When you need to use up a bunch of herbs, pesto is the way to go. But have you ever tried making it with rosemary? It works, and it’s surprisingly versatile. Toss it with pasta. Mix it with roasted vegetables and potatoes. Drizzle it on anything hot off the grill. Or just spread it on bread.
My brother loves this pesto. I used to make it with walnuts, but he discovered it’s even better with pecans. Most things are.
The color is naturally a little drab. I don’t mind it, but if you’d like to punch up the green, you can add a handful of spinach.
Rosemary Pecan Pesto
Ingredients:
- 1 1/2 cups rosemary leaves (about 20 stems)
- 1 cup raw pecans
- 2 cloves garlic
- 1/2 cup grated parmesan
- 1/2 cup olive oil
- salt and pepper
Directions:
Toast the pecans in a skillet over medium-low until they become fragrant and a bit darker brown. Spread them over a plate and allow them to cool completely.
In the bowl of a food processor, combine the rosemary, pecans, garlic, parmesan, and a pinch of salt and pepper. Turn the machine on. Allow it to process while you drizzle the olive oil into the top chute.
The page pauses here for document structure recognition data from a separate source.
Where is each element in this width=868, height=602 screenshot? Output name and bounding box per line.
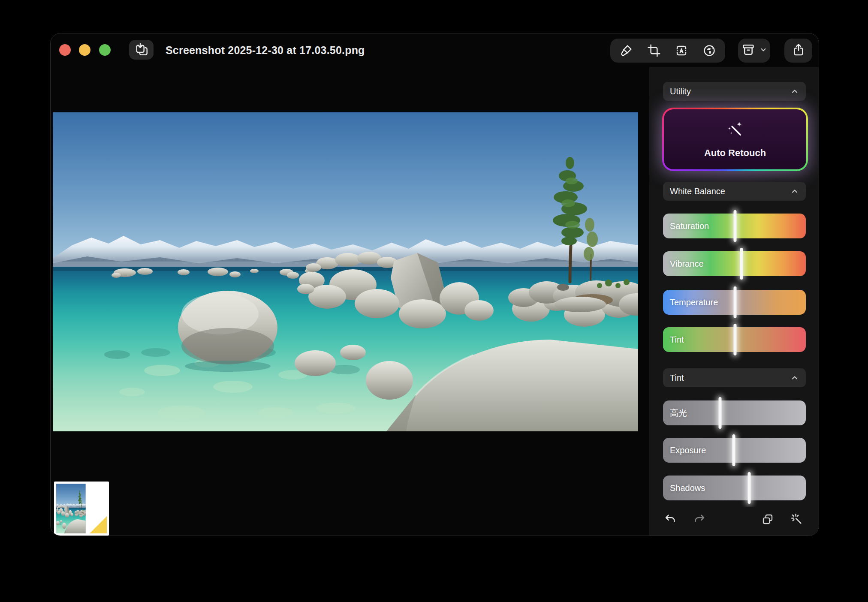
minimize-button[interactable]: [79, 44, 90, 56]
titlebar: Screenshot 2025-12-30 at 17.03.50.png: [51, 33, 819, 67]
translate-button[interactable]: [698, 40, 721, 61]
preview-app-window: Screenshot 2025-12-30 at 17.03.50.png: [50, 33, 819, 536]
archive-dropdown-button[interactable]: [738, 39, 770, 63]
auto-retouch-button[interactable]: Auto Retouch: [662, 108, 808, 171]
slider-handle[interactable]: [732, 434, 735, 466]
live-text-button[interactable]: [670, 40, 693, 61]
translate-globe-icon: [702, 44, 716, 57]
slider-tint[interactable]: Tint: [663, 327, 806, 352]
slider-saturation[interactable]: Saturation: [663, 214, 806, 238]
live-text-icon: [675, 44, 688, 57]
slider-label: Exposure: [670, 438, 706, 463]
slider-handle[interactable]: [734, 324, 737, 355]
chevron-down-icon: [760, 46, 767, 55]
slider-exposure[interactable]: Exposure: [663, 438, 806, 463]
markup-toolbar-group: [610, 39, 725, 63]
redo-icon: [693, 513, 706, 526]
crop-icon: [647, 44, 661, 57]
chevron-up-icon: [790, 373, 799, 382]
slider-vibrance[interactable]: Vibrance: [663, 251, 806, 276]
slider-handle[interactable]: [748, 472, 751, 504]
window-title: Screenshot 2025-12-30 at 17.03.50.png: [166, 33, 365, 67]
copy-icon: [761, 513, 774, 526]
redo-button[interactable]: [690, 511, 708, 528]
photo-canvas: [53, 112, 638, 431]
slider-handle[interactable]: [734, 286, 737, 318]
auto-enhance-icon: [790, 513, 803, 526]
undo-icon: [664, 513, 677, 526]
slider-shadows[interactable]: Shadows: [663, 476, 806, 500]
copy-button[interactable]: [759, 511, 777, 528]
chevron-up-icon: [790, 87, 799, 96]
download-tray-icon: [134, 42, 149, 58]
zoom-button[interactable]: [99, 44, 111, 56]
adjustments-scroll-area[interactable]: Utility Auto Retouch: [649, 67, 819, 507]
slider-label: Shadows: [670, 476, 705, 500]
lake-tahoe-photo: [53, 112, 638, 431]
desktop-background: Screenshot 2025-12-30 at 17.03.50.png: [0, 0, 868, 602]
slider-label: Vibrance: [670, 251, 704, 276]
slider-highlights[interactable]: 高光: [663, 400, 806, 425]
slider-label: 高光: [670, 400, 687, 425]
auto-retouch-label: Auto Retouch: [704, 147, 766, 159]
slider-temperature[interactable]: Temperature: [663, 290, 806, 315]
section-header-utility[interactable]: Utility: [663, 82, 806, 101]
section-header-tint[interactable]: Tint: [663, 368, 806, 387]
slider-handle[interactable]: [719, 397, 722, 429]
archive-box-icon: [741, 43, 755, 58]
share-button[interactable]: [784, 39, 812, 63]
slider-handle[interactable]: [740, 248, 743, 280]
chevron-up-icon: [790, 187, 799, 196]
slider-label: Tint: [670, 327, 684, 352]
sidebar-footer: [649, 507, 819, 536]
markup-button[interactable]: [615, 40, 638, 61]
crop-button[interactable]: [642, 40, 666, 61]
auto-enhance-button[interactable]: [788, 511, 806, 528]
markup-brush-icon: [619, 44, 633, 57]
slider-label: Saturation: [670, 214, 709, 238]
thumbnail-image: [56, 484, 107, 533]
slider-handle[interactable]: [734, 210, 737, 242]
magic-wand-icon: [726, 120, 744, 141]
save-to-button[interactable]: [129, 40, 154, 60]
slider-label: Temperature: [670, 290, 718, 315]
thumbnail[interactable]: [54, 482, 109, 536]
close-button[interactable]: [59, 44, 71, 56]
adjustments-sidebar: Utility Auto Retouch: [649, 67, 819, 536]
undo-button[interactable]: [661, 511, 679, 528]
section-header-white-balance[interactable]: White Balance: [663, 182, 806, 201]
share-icon: [792, 43, 805, 58]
Once the oil is incorporated, turn off the machine, open the top and scrape down the sides with a spatula. Taste it and adjust the salt and pepper. Process a few more seconds if necessary.
Store the pesto in an airtight container for up to 10 days. It also freezes well.
I love pesto, and this one looks delicious. Thanks!
Thanks, Sheila! A little goes a long way. I love rosemary, so I didn’t use much restraint when I spread it on the bread in those photos.